# Titanic Survival Prediction Using Decision Tree

In [None]:

# Step 1: Load the Titanic dataset
import pandas as pd

file_path = '/mnt/data/titanic.csv'
titanic_data = pd.read_csv(file_path)

# Display the first few rows of the dataset to understand its structure
titanic_data.head()


### Step 1: Preprocess Data

In [None]:

# Map categorical data to numerical values and handle missing values
titanic_data['Sex'] = titanic_data['Sex'].map({'male': 0, 'female': 1})
titanic_data['Embarked'] = titanic_data['Embarked'].map({'C': 0, 'Q': 1, 'S': 2})
titanic_data['Age'].fillna(titanic_data['Age'].median(), inplace=True)
titanic_data['Embarked'].fillna(titanic_data['Embarked'].mode()[0], inplace=True)

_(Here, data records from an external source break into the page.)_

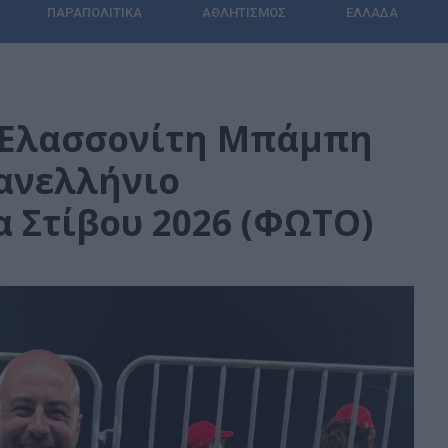
ΠΑΡΑΠΟΛΙΤΙΚΆ
ΑΘΛΗΤΙΣΜΌΣ
ΕΛΛΆΔΑ
ν Ελασσονίτη Μπάμπη
ανελλήνιο
 Στίβου 2026 (ΦΩΤΟ)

### Step 2: Selecting Features

In [None]:

# Choose relevant features for the model
selected_features = ['Pclass', 'Sex', 'Age', 'SibSp', 'Parch', 'Fare', 'Embarked']
X = titanic_data[selected_features]
y = titanic_data['Survived']


### Step 3: Split the Data

In [None]:

# Split data into training, development, and test sets
from sklearn.model_selection import train_test_split

X_train, X_temp, y_train, y_temp = train_test_split(X, y, test_size=0.4, random_state=42)
X_dev, X_test, y_dev, y_test = train_test_split(X_temp, y_temp, test_size=0.5, random_state=42)


### Step 4: Train and Plot a Decision Tree

In [None]:

from sklearn.tree import DecisionTreeClassifier, plot_tree
import matplotlib.pyplot as plt

# Train a decision tree with a specified max depth
decision_tree = DecisionTreeClassifier(max_depth=3, random_state=42)
decision_tree.fit(X_train, y_train)

# Plot the decision tree
plt.figure(figsize=(12, 8))
plot_tree(decision_tree, feature_names=selected_features, class_names=["Not Survived", "Survived"], filled=True)
plt.title("Decision Tree with max_depth=3")
plt.show()


### Step 5: Compute Development Accuracy

In [None]:

from sklearn.metrics import accuracy_score

# Predict and compute development accuracy
dev_predictions = decision_tree.predict(X_dev)
dev_accuracy = accuracy_score(y_dev, dev_predictions)
dev_accuracy


### Step 6: Model with Different Max Depths

In [None]:

training_accuracies = []
development_accuracies = []

for depth in range(2, 11):
    # Train decision tree with specified max depth
    model = DecisionTreeClassifier(max_depth=depth, random_state=42)
    model.fit(X_train, y_train)
    
    # Compute accuracies
    train_accuracy = accuracy_score(y_train, model.predict(X_train))
    dev_accuracy = accuracy_score(y_dev, model.predict(X_dev))
    
    # Store accuracies
    training_accuracies.append(train_accuracy)
    development_accuracies.append(dev_accuracy)
    
    # Plot the tree
    plt.figure(figsize=(12, 8))
    plot_tree(model, feature_names=selected_features, class_names=["Not Survived", "Survived"], filled=True)
    plt.title(f"Decision Tree with max_depth={depth}")
    plt.show()


### Step 7: Plot Training and Development Accuracies

In [None]:

# Plot accuracy curves
plt.figure(figsize=(10, 6))
plt.plot(range(2, 11), training_accuracies, marker='o', label='Training Accuracy')
plt.plot(range(2, 11), development_accuracies, marker='s', label='Development Accuracy')
plt.xlabel('Max Depth')
plt.ylabel('Accuracy')
plt.title('Training and Development Accuracies vs Max Depth')
plt.legend()
plt.grid()
plt.show()


### Step 8: Analyze Line Shape


The training accuracy increases consistently as the max depth grows, eventually reaching 100%. However, the development accuracy peaks at a certain depth and starts to decline, indicating overfitting. The optimal depth is where development accuracy is highest.


### Step 9: Report Test Accuracy

In [None]:

# Identify the optimal depth (where development accuracy peaks)
import numpy as np

optimal_depth = np.argmax(development_accuracies) + 2  # Adding 2 as range starts from 2
final_model = DecisionTreeClassifier(max_depth=optimal_depth, random_state=42)
final_model.fit(X_train, y_train)

# Compute test accuracy
test_predictions = final_model.predict(X_test)
test_accuracy = accuracy_score(y_test, test_predictions)

optimal_depth, test_accuracy